Lipschitz Regularization Methods for WGANs

2018-09-27

TL;DR- Code snippets for various Lipschitz Regularization methods for WGAN - Gradient Clipping, Gradient Penalty, Spectral Normalization etc. in PyTorch.

Wasserstein Generative Adversarial Networks (WGANs) have attracted a lot of research interests for two main reasons -

Noting the fundamental difference between the two classes of probability metrics - $f-$ divergences and IPMs (Integral Probability Metrics) and correctly opts for the widely used IPM metric - the Wasserstein Distance.
Simplifying the computation of Wasserstein distance using the Kantorovich-Rubinstein Duality which converts this

$\begin{align} W(p_{data}, q_\theta) = \inf_{\gamma \in \pi(p_{data}, q_\theta)} \mathbb{E}_{x,y \sim \gamma}[\|x-y\|] \end{align}$

to this

$\begin{align} W(p_{data}, q_\theta) = \sup_{\|f\|_{L \leq 1}} \mathbb{E}_{x \sim p_{data}}[f(x)] - \mathbb{E}_{y \sim q_\theta}[f(y)] \end{align}$

Essentially, we convert an intractable infinimum to a supremum that can be computed. For a complete derivation of the above duality, refer this awesome post.

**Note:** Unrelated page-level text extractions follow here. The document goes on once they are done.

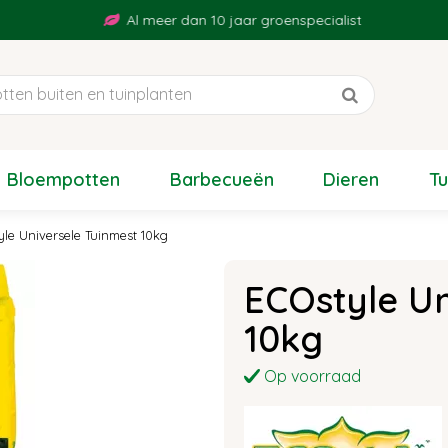
Al meer dan 10 jaar groenspecialist
Bloempotten
Barbecueën
Dieren
T
yle Universele Tuinmest 10kg
ECOstyle Un
10kg
Op voorraad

The caveat under concern is that how to make the function $f$ ,which is the discriminator in case of WGANs, $1-$ Lipschitz?. The following are some of the neat ideas for regularizing any Discriminator network to $1-$ Lipschitz.

Gradient Clipping

Note that the fundamental idea behind $1-$ Lipschitz functions it that they have finite bound on their gradients (of $1$ in this case) in the given interval. Therefore to achieve this, one solution is to clip the weights of the Discriminator - which controls how the discriminator behaves - such that the gradient value never exceeds $1$ . This is stright-forward to implement in Pytorch using the clamp function.

def gradient_clipping(netD, clip_val=0.01):

  for p in netD.parameters():
    p.data.clamp(-clip_val, clip_val)

However, the above clipping procedure is not a good strategy to enforce the Lipschitz constraint. This is because the clip operation reduces the space of discriminators that maximize the WGAN objective and in the wost cases, the optimal discriminator may not even be obtained [5].

Gradient Penalty

Gradient Penalty is another solution to regularize the gradients of the discriminator network using the Lagrange Multiplier approach. This approach viwes the Lipschitz condition as a constraint to the existing training objective of the WGAN and therefore adds a penalty if the gradient is larger than $1$ .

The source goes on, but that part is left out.